■ About this task: Starting at the line that contains "トラックバック ( 0 )", return every line through the end of the entries below, exactly and with nothing else.

■ Records for processing:

# # #

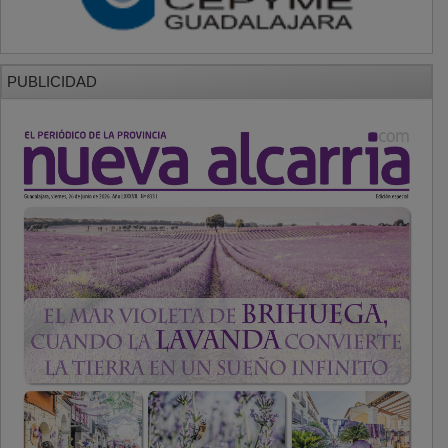
PUBLICIDAD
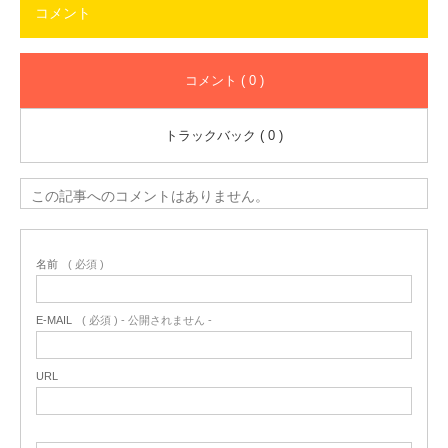
コメント
コメント ( 0 )
トラックバック ( 0 )
この記事へのコメントはありません。
名前
( 必須 )
E-MAIL
( 必須 ) - 公開されません -
URL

# # #

■ Answer area:
トラックバック ( 0 )
この記事へのコメントはありません。
名前
( 必須 )
E-MAIL
( 必須 ) - 公開されません -
URL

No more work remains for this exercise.